Obviously this is far from ideal under any circumstances, especially because I run quite a number of servers at home which started to become unreachable several times a day for several minutes. Especially for large file transfers and long-living VPN connections, that’s an absolute disaster.
Switching to LTE
As things were not getting better, I decided to activate plan B and switch my cloud to my LTE backup connectivity. At 40 Mbit/s downlink and 40 Mbit/s uplink speed (measured during busy hour), this connectivity is more than adequate to support my services for some time. You can imagine how glad I was to have a plan B and to be able to just activate it and get some breathing space to debug the DSL line.
Analyzing the Issue
To make sure things were not broken on my end, I bought another DSL router, since I needed one for extra redundancy anyway. It didn’t do any good, however, as the issue persisted. Next, I changed the telephone cable, connected my cloud to another power socket, changed Ethernet cables and disabled all non-essential services. Unfortunately, all was to no avail and the resyncs continued to happen frequently.
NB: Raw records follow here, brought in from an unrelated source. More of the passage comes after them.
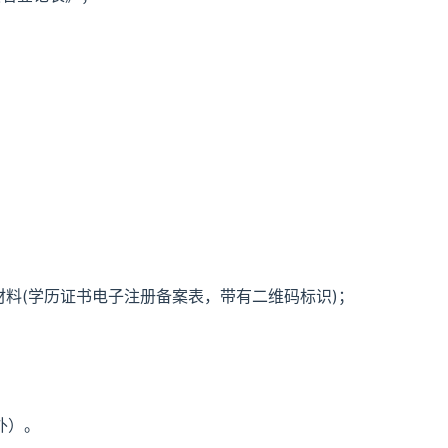
印的学历认证材料(学历证书电子注册备案表，带有二维码标识)；
除外）。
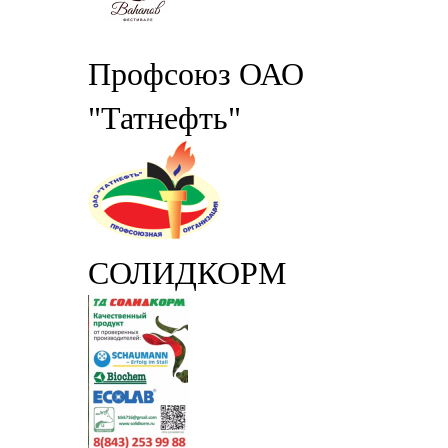
Профсоюз ОАО
"Татнефть"
СОЛИДКОРМ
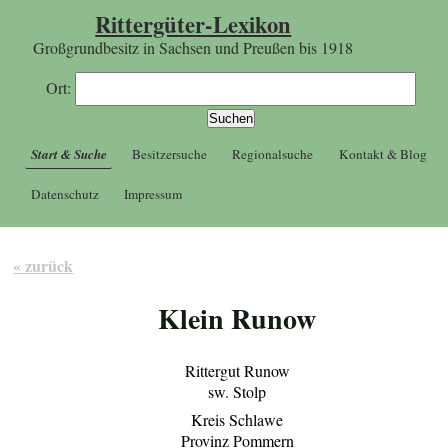
Rittergüter-Lexikon
Großgrundbesitz in Sachsen und Preußen bis 1918
Ort:
Start & Suche
Besitzersuche
Regionalsuche
Kontakt & Blog
Datenschutz
Impressum
« zurück
Klein Runow
Rittergut Runow
sw. Stolp
Kreis Schlawe
Provinz Pommern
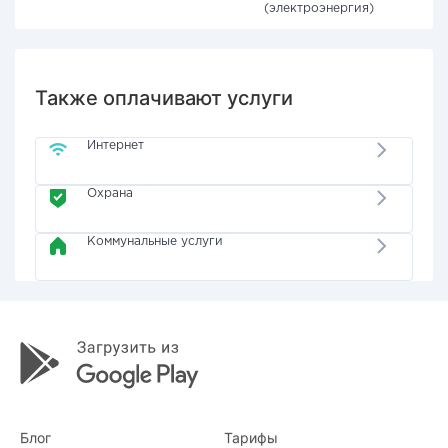
(электроэнергия)
Также оплачивают услуги
Интернет
Охрана
Коммунальные услуги
Блог
Тарифы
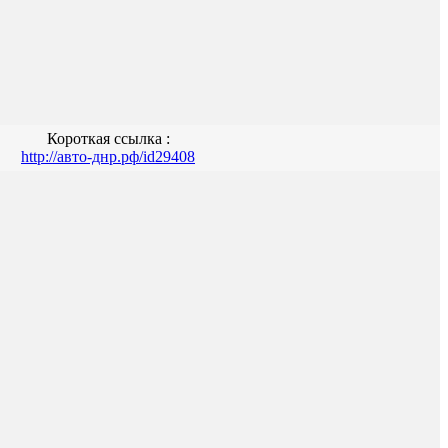
Короткая ссылка :
http://авто-днр.рф/id29408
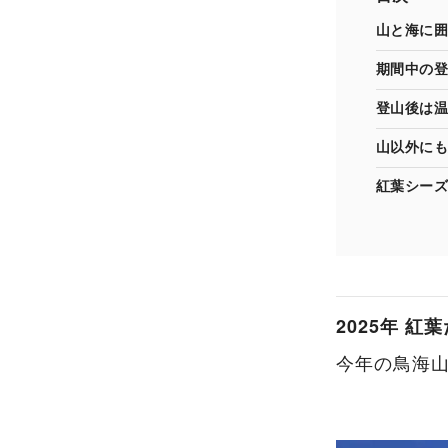
山と海に囲
期間中の登
登山後は温
山以外にも
紅葉シーズ
2025年 紅
今年の鳥海山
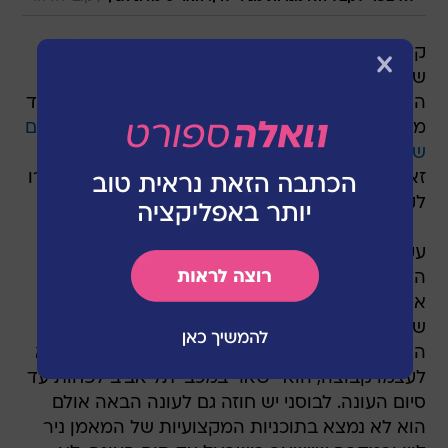
קשרה הבוסני של מכבי תל אביב האריס מדוניאנין
שב אמש (שלישי) ארצה ונטל הבוקר חלק באימון
הקבוצה שהחלה בהכנותיה לקראת משחק החוץ נגד
מכבי פתח תקוה ביום שבת. כזכור,
מדוניאנין טס ביום
שבת האחרון להולנד
, כפי שפורסם בוואלה! ספורט,
זאת על מנת לנסות ולקדם משא ומתן בנוגע למעברו
לקבוצה אחרת באירופה.
עקב סגירת חלון ההעברות, אפשרות מעבר לאחת
הליגות במערב אירופה ירדה מהפרק עבור הבוסני.
אופציה פתוחה עבור מדוניאנין היא הליגה הרוסית,
שם החלון פתוח עד ה-24 בפברואר. בשלב זה לא
השיג הקשר חוזה בקבוצה אחרת ואם הוא לא ימצא
לעצמו קבוצה, הוא יישאר במכבי תל אביב לפחות עד
סיום העונה. לבוסני יש חוזה גם לעונה הבאה אולם
הוא לא נמצא בתוכניות המקצועיות של המאמן ניר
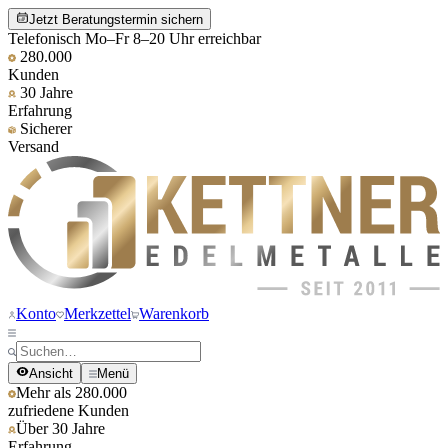
Jetzt Beratungstermin sichern
Telefonisch Mo–Fr 8–20 Uhr erreichbar
280.000
Kunden
30 Jahre
Erfahrung
Sicherer
Versand
Konto
Merkzettel
Warenkorb
Ansicht
Menü
Mehr als 280.000
zufriedene Kunden
Über 30 Jahre
Erfahrung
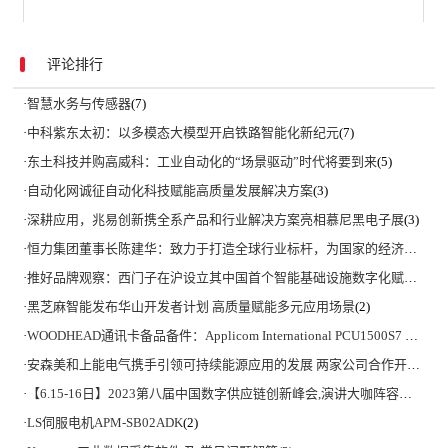
评论排行
·
智慧水务与传感器
(7)
·
中科紫东太初：以多模态大模型开启铁路智能化新纪元
(7)
·
东土科技并购高威科：工业自动化的“场景驱动”时代将要到来
(5)
·
自动化网诚征自动化科技赋能高质量发展解决方案
(3)
·
深耕应用，兆易创新携全系产品和行业解决方案亮相慕尼黑电子展
(3)
·
恒力集团董事长陈建华：致力于打造全球行业标杆，为国家的经济高质量发展贡献更大力量|上海电气集团党委书记、董事长吴磊来访
·
推好品牌观察：西门子在沪设立其中国首个智能基础设施数字化赋能中心
·
黑芝麻智能发布华山开发者计划 高质量赋能多元应用场景
(2)
·
WOODHEAD通讯卡备品备件：Applicom International PCU1500S7 PCU 1500 S7 V4.5.0
·
安森美和上能电气携手引领可持续能源应用的发展 两家公司合作开发高性能储能和太阳能组串式逆变器方案 以实现可持续的未来
·
【6.15-16日】2023第八届中国数字供应链创新峰会,演讲大咖阵容官宣
(2)
·
LS伺服电机APM-SB02ADK
(2)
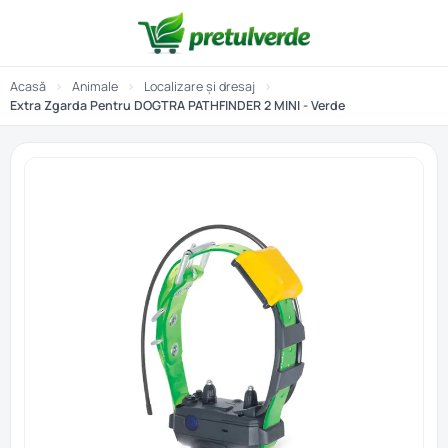
Acasă
›
Animale
›
Localizare și dresaj
›
Extra Zgarda Pentru DOGTRA PATHFINDER 2 MINI - Verde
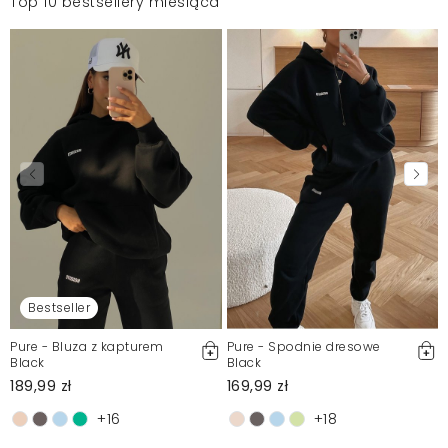
Top 10 bestsellery miesiąca
Bestseller
Pure - Bluza z kapturem
Pure - Spodnie dresowe
Black
Black
189,99 zł
169,99 zł
+16
+18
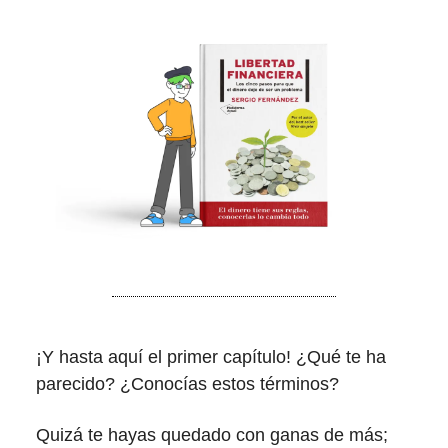
¡Y hasta aquí el primer capítulo! ¿Qué te ha
parecido? ¿Conocías estos términos?
Quizá te hayas quedado con ganas de más;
The Thing With The Neighbor
Time to call customer support. After a line reset at their end that didn’t help, a technician was scheduled to come over two days later. In the meantime, a neighbor told me that she also had issues with her DSL line since she upgraded. After taking a look at her DSL router logs, I could see that she had the same problem but even worse. 20 re-syncs a day on her line was not an exception and she also opened a ticket in the meantime to get help.
Fixing Things – One Step At A Time
I have to say I was a bit afraid that this would be a difficult issue to fix. In general, the line looked absolutely perfect to me. The SNR level was o.k., no errors on the line and then, suddenly, out of the blue, a DSL re-sync. The technician also couldn’t find anything on our lines despite bringing measurement equipment and running many tests over the course of an hour. In the end, he did what is usually done when the line checks out fine, he changed the port in the DSLAM. In a first instance, he only rewired the port of my neighbor to a different port. This immediately made a big difference as the number of resyncs went down to around one every two days. Still not perfect but we were getting somewhere. In a next step my line was also changed to another port and since then my line resets were further reduced to about one per week. The picture at the beginning of the post shows how things looked like before and after with the red arrow indicating when my neighbors port was rewired.
A Word On LTE Stability
In the meantime, my cloud services ran over my LTE backhaul for a good 10 days without a line glitch and I’m mightily impressed with the stability of the LTE network. At the same time, my DSL line issues have shown how sensitive copper lines have become when it comes to cross talk and other RF issues. How I wished we could finally get fiber into the house…
we had the same problems… finaly it was two different problems: 1.) cpu card in outdoor dslam was broken and toggled somehow (after exchanging the master cpu card it became much much better)
2.) old Fritzbox 7390. After replaxing to 7590 everything is fine since many months (exept the weekly SW updates on monday between 02:00 and 03:00 in our telecom PBX
Wolfgang
“At the same time, my DSL line issues have shown how sensitive copper lines have become when it comes to cross talk and other RF issues.”
These copper lines have been put there 30-40 years ago when no one even imagined what bandwidth and datarates are possible today with such advanced modulation and coding schemes.
But you are absolutely right. This clearly shows that every penny invested in copper based technologies is a wasted penny that would have been better spend rolling out fiber!
There is a maximum you can reach with reasonable effort. And every effort put into the stretch of that maximum is simply wasted when fiber has soooo much room for growth – if done correctly and not done short-sighted again.